“Paralelo 36” – Linhas imaginárias
Quando Tatlin fez os seus primeiros “contra-relevos” ou “relevos de canto” (1915) logo após uma decisiva viagem até Paris (onde pôde conhecer Picasso, Lipchitz e Archipenko), partira das colagens cubistas para ensaiar a expansão da pintura até ao campo da escultura, numa ambiciosa pesquisa em torno da conquista do espaço tridimensional. A actual deriva de Luís Nobre até à distensão do espaço também é o resultado contingente da manipulação dos materiais e, embora seja muito mais intuitiva que referenciada, podemos situá-la na linhagem de várias propostas que tornaram possível esse desenvolvimento aparentemente espontâneo do desenho rumo ao domínio da instalação.
Dos cubistas aos artistas conceptuais, dos quais se destacam obras seminais de Tatlin, Schwitters, Duchamp, Gabo, entre muitos outros autores que nos levariam até à frescura revolucionária do concretismo e neo-concretismo brasileiro (sobretudo com Oiticica, Clark e Pape), há todo um percurso multifacetado de experiências que testaram a relação interdependente entre o espaço e os seus elementos constituintes, levando-a sempre mais longe, e que não deve ser esquecido. São etapas históricas essenciais para elucidar a destreza com que Luís Nobre liberta as superfícies desenhadas dos seus trabalhos iniciais, projectando-as nos limites dos planos convencionais da representação.
Daí a importância da linha imaginária, convencionada, de que o “Paralelo 36 ” é fruto e que o título da presente mostra cita, dando uma importante pista interpretativa. Trata-se também aqui de uma circunscrição espacial (a sala de exposição) que configura um local no qual é determinante o posicionamento do espectador, pois a nossa localização é sempre definida a partir do ponto onde nos encontramos. Alterada a percepção desse espaço pelos múltiplos objectos e imagens que o povoam, situamo-nos num espaço construído em diferentes estratos, perante um jogo de escalas e de planos rumo ao infinito.
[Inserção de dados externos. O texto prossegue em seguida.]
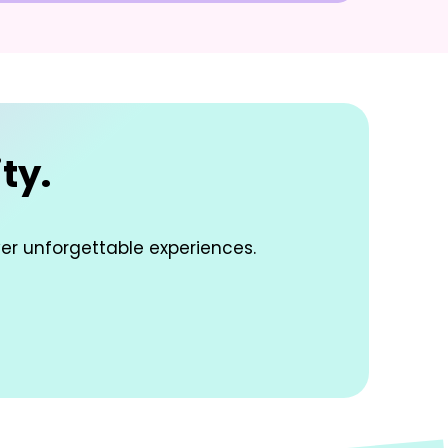
ty.
ver unforgettable experiences.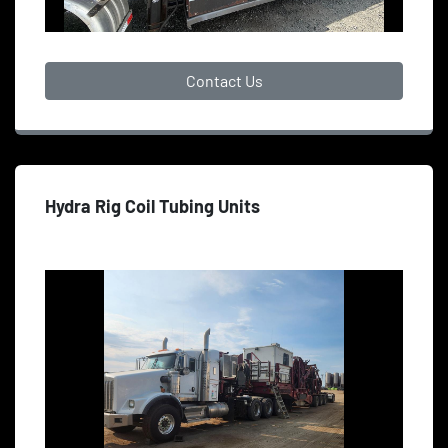
Contact Us
Hydra Rig Coil Tubing Units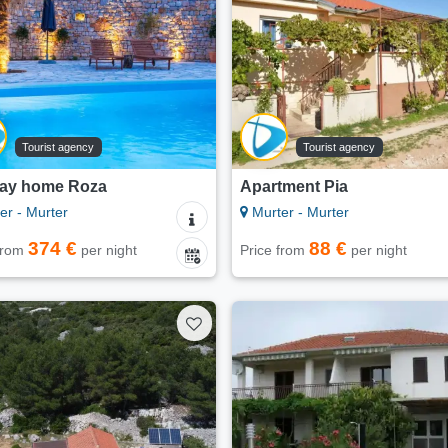
Tourist agency
Tourist agency
day home Roza
Apartment Pia
er - Murter
Murter - Murter
374 €
88 €
 from
per night
Price from
per night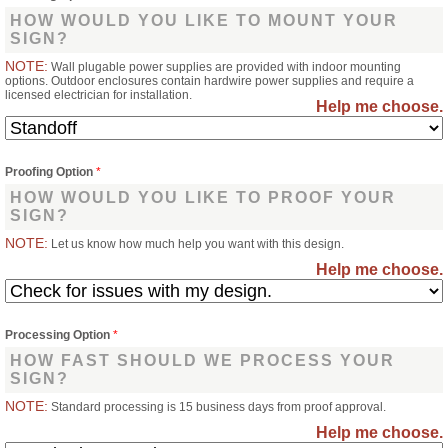
HOW WOULD YOU LIKE TO MOUNT YOUR
SIGN?
NOTE:
Wall plugable power supplies are provided with indoor mounting
options. Outdoor enclosures contain hardwire power supplies and require a
licensed electrician for installation.
Help me choose.
Proofing Option
*
HOW WOULD YOU LIKE TO PROOF YOUR
SIGN?
NOTE:
Let us know how much help you want with this design.
Help me choose.
Processing Option
*
HOW FAST SHOULD WE PROCESS YOUR
SIGN?
NOTE:
Standard processing is 15 business days from proof approval.
Help me choose.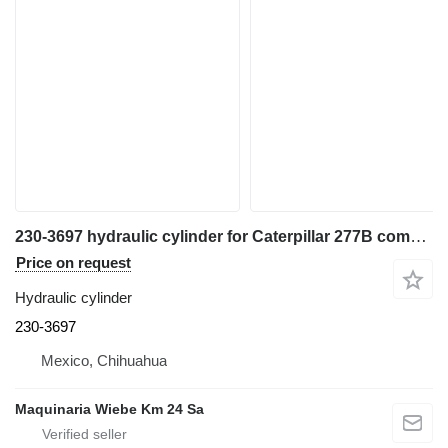
230-3697 hydraulic cylinder for Caterpillar 277B compact track loader
Price on request
Hydraulic cylinder
230-3697
Mexico, Chihuahua
Maquinaria Wiebe Km 24 Sa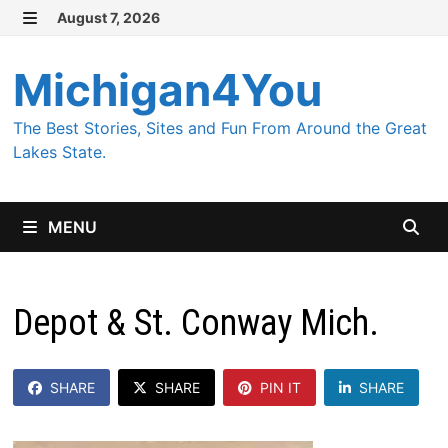
Skip
August 7, 2026
MENU
to
content
Michigan4You
The Best Stories, Sites and Fun From Around the Great
Lakes State.
MENU
Depot & St. Conway Mich.
SHARE
SHARE
PIN IT
SHARE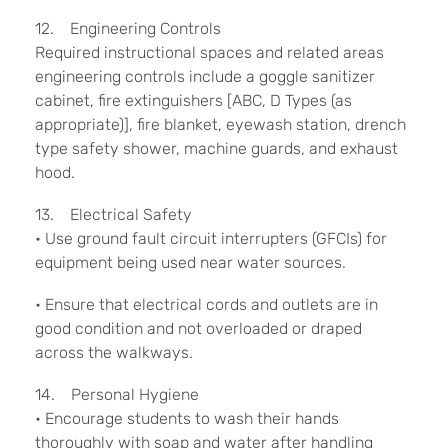
12. Engineering Controls
Required instructional spaces and related areas
engineering controls include a goggle sanitizer
cabinet, fire extinguishers [ABC, D Types (as
appropriate)], fire blanket, eyewash station, drench
type safety shower, machine guards, and exhaust
hood.
13. Electrical Safety
• Use ground fault circuit interrupters (GFCIs) for
equipment being used near water sources.
• Ensure that electrical cords and outlets are in
good condition and not overloaded or draped
across the walkways.
14. Personal Hygiene
• Encourage students to wash their hands
thoroughly with soap and water after handling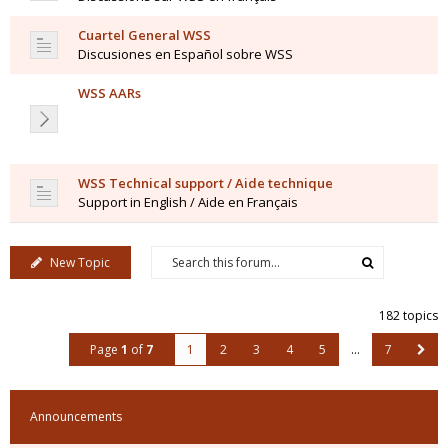
Cuartel General WSS
Discusiones en Español sobre WSS
WSS AARs
WSS Technical support / Aide technique
Support in English / Aide en Français
New Topic
182 topics
Page
1
of
7
1
2
3
4
5
…
7
Announcements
A composição tornou-se agora processo de construção por excelência, já não no plano bidimensional do desenho, mas nas intersecções dos vários planos convencionados, e, a partir do canto (num intervalo de planos) afirma a sua continuidade no espaço real.
Por isso também não será de estranhar a afectação autobiográfica desta instalação: Luís Nobre usa frequentemente “coisas” que encontra no dia-a-dia, transformando-as até à perda da referência original (como quando abole os volumes do vaso-caniche através das três linhas de cores primárias – amarelo, azul e vermelho – que já se tornaram recorrentes no seu trabalho), ou sinaliza as superfícies irregulares de papéis amarrotados que depois forram as paredes dando expressão à própria “dobra” enquanto metáfora de um “estar entre”. Esta liberdade entre linguagens é o grande fôlego da divisão imaginária de Luís Nobre. No fundo, é tudo real, tão real quanto os observadores que nos espreitam do cimo de um balão e relembram a curiosidade dos exploradores novecentistas pelo desconhecido: o que está para “lá de” um determinado lugar. Esse “lugar de contacto” de onde partimos é um ponto de encontro que une e separa os diferentes planos e superfícies, uma espécie de última fronteira entre o observador e o espaço da representação, e que nos mergulha numa dimensão topológica onde as múltiplas dimensões se equivalem num único fim: o princípio de uma outra coisa, uma visão.